Ioşia (; ) is an outlying quarter (or district) in Oradea, Romania. It is a mix of both high-rise housing blocks built in Communist times as well as low-density housing. The quarter is an exurban environment - that is, in between a rural area and a suburban environment. It is located in the city's far southwest, and, although there is good infrastructure in terms of education, shopping, and, to some extent, transportation, the quarter still has a significant number of unpaved roads and country-style houses. Ioşia is usually divided into three areas: Ioşia Nord, Calea Aradului and between those two, Old Ioşia.

Of the three areas of Ioşia, Ioşia Nord is the most developed, having 2 high schools, 1 kindergarten, 1 swimming pool, many supermarkets and a direct transportation line to the University of Oradea (being one of the two districts which have direct transportation to the University). It is also a beautiful place to take a walk, mainly because of the Crişul Repede river which separates Iosia Nord from the Rogerius district.

Calea Aradului, lying on the southern part of Oradea, is, as its name says, the way to Arad, another county in Romania. The Oradea Airport is located here, at the town exit.

Ioşia Veche (Old = Vechi in Romanian) is entirely composed of houses, being the only one of the three areas with some unpaved roads.

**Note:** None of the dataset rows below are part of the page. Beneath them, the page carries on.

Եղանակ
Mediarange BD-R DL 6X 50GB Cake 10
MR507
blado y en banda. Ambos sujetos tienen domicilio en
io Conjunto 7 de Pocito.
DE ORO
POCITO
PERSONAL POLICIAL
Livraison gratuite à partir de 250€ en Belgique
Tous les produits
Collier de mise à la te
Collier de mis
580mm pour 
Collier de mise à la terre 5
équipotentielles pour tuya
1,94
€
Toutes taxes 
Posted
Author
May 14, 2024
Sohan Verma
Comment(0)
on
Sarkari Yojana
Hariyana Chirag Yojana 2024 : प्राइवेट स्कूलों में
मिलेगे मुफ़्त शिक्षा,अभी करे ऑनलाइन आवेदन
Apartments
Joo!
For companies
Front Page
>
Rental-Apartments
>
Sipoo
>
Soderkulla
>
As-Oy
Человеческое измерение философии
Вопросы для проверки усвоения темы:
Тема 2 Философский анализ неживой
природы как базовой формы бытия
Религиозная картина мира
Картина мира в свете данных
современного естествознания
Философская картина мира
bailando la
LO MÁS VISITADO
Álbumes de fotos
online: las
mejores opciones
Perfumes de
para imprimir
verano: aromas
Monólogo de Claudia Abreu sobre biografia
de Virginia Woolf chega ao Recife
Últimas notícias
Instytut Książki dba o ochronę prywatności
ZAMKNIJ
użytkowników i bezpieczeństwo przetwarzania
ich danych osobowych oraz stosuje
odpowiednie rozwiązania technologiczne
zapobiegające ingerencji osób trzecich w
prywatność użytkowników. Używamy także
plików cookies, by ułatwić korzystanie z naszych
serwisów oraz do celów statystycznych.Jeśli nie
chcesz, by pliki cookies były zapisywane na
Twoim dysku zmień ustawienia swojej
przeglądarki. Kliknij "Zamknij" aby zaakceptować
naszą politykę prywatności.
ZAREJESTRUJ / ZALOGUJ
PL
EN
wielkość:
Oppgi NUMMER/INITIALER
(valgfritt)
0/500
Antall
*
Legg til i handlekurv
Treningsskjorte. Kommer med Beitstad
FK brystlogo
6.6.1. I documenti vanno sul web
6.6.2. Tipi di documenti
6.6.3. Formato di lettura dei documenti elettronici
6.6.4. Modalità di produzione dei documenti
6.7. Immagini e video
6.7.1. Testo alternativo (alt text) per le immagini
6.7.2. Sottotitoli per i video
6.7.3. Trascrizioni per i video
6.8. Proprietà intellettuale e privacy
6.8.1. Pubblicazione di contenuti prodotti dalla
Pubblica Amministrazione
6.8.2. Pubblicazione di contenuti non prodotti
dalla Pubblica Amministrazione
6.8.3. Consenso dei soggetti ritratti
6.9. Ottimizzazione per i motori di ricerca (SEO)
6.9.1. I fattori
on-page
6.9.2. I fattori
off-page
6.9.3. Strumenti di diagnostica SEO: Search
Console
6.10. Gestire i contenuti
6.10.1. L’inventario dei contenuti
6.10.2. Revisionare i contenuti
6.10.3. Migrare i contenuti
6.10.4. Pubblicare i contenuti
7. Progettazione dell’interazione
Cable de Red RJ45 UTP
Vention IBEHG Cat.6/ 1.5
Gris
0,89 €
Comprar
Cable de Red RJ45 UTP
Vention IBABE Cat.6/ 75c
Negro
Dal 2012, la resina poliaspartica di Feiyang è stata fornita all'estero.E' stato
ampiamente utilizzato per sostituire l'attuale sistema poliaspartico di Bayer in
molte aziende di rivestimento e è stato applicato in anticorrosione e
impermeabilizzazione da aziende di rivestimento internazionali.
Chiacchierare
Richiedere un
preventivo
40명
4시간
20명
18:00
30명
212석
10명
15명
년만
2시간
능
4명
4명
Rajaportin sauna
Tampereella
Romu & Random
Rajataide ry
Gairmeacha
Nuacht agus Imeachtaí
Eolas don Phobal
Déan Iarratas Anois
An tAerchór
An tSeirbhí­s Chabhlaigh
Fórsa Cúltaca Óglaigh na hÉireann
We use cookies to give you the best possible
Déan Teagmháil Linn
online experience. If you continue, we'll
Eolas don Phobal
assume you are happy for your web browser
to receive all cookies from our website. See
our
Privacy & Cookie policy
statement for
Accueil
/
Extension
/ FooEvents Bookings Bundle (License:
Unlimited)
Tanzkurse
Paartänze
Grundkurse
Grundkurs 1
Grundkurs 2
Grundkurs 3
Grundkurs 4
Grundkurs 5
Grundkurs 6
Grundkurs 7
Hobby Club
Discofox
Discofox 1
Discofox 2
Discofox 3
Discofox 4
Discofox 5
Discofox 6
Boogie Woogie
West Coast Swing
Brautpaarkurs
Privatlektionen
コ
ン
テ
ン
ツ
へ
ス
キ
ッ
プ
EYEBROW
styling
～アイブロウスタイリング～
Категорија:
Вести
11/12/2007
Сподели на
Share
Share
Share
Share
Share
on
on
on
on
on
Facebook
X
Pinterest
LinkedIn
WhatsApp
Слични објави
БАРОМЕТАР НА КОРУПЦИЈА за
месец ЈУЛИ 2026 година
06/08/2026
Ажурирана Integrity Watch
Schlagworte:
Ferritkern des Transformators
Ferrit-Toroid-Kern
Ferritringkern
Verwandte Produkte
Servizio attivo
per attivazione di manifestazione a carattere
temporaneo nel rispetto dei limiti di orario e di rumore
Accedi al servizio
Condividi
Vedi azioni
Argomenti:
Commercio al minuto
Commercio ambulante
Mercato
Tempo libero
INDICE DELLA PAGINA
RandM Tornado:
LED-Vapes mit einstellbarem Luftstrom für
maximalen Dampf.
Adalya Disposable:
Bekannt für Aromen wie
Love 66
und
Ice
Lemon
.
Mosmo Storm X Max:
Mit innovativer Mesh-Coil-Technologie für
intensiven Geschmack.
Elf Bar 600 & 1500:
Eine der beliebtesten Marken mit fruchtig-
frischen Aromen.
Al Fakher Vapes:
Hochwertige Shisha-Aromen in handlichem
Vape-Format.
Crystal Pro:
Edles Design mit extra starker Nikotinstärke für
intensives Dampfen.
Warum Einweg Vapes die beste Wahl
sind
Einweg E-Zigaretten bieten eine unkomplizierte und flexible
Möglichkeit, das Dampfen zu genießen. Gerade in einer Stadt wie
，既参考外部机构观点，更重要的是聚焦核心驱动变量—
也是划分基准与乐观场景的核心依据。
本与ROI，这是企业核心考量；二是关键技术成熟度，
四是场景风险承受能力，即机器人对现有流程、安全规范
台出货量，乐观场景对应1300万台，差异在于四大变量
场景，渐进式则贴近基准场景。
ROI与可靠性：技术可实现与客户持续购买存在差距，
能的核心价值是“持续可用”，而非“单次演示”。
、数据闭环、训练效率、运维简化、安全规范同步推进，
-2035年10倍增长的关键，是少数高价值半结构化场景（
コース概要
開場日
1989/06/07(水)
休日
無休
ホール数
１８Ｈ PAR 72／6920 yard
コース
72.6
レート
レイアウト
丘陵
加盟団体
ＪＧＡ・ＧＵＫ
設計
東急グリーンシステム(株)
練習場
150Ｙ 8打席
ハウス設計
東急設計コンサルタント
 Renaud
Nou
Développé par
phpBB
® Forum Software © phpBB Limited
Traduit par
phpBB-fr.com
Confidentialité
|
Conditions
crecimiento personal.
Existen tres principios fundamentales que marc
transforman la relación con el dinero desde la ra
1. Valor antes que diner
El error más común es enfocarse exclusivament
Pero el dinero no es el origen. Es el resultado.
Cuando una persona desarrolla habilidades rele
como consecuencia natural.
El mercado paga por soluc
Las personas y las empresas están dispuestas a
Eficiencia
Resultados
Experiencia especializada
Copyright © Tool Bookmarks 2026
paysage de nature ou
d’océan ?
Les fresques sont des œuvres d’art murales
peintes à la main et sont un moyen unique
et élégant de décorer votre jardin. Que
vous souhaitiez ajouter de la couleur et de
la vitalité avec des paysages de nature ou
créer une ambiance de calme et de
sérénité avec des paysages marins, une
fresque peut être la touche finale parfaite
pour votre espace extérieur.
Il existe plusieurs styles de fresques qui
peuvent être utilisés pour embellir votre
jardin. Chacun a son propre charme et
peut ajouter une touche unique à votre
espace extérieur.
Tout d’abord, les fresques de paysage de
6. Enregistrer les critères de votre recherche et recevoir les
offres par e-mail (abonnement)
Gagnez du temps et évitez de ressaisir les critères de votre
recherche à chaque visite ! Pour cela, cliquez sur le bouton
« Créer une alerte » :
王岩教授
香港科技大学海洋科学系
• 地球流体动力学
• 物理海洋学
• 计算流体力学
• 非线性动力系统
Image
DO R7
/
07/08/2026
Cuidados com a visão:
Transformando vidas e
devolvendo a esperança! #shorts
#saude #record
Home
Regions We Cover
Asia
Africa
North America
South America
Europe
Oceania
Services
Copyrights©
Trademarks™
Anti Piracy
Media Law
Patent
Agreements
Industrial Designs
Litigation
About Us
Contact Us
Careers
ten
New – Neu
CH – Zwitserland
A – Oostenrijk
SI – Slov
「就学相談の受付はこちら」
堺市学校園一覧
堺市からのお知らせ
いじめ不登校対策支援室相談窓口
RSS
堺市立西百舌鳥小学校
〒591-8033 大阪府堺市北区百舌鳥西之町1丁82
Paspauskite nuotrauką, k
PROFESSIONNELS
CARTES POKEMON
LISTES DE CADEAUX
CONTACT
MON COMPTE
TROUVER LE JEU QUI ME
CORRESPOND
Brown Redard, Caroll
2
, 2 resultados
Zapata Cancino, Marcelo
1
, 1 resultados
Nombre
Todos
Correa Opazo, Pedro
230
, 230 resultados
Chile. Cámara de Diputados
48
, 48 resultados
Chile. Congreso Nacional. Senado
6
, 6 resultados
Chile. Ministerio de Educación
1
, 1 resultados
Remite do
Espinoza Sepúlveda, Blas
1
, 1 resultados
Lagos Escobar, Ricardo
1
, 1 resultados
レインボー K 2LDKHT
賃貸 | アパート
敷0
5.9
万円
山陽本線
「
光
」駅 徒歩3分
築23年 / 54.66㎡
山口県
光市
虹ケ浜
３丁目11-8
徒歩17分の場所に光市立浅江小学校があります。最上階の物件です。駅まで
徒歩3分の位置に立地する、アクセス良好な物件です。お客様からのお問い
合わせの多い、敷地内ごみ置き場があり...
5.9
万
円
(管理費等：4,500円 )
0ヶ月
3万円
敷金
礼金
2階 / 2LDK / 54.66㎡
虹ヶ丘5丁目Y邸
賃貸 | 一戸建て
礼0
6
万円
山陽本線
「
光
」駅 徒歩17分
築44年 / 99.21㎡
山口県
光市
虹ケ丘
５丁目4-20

The quarter is one of the most beautiful in Oradea because it maintains a rustic, rural feel which still being relatively built-up and close to the city. For tourists, it provides insight into Romanian country life while still being in the city close to all the excellent facilities that Oradea is home to. In Oradea, there is a stereotype about people from Ioşia as being fairly uneducated in comparison to more inner-city urbanites, even though this is changing fast as real estate prices are increasing in the city centre and wealthy people are building large houses (villas) in Ioşia. This neighborhood, is used to belong to the actual Santandrei village, most of the elders living in the area of Ioşia are former Santandrei village residents.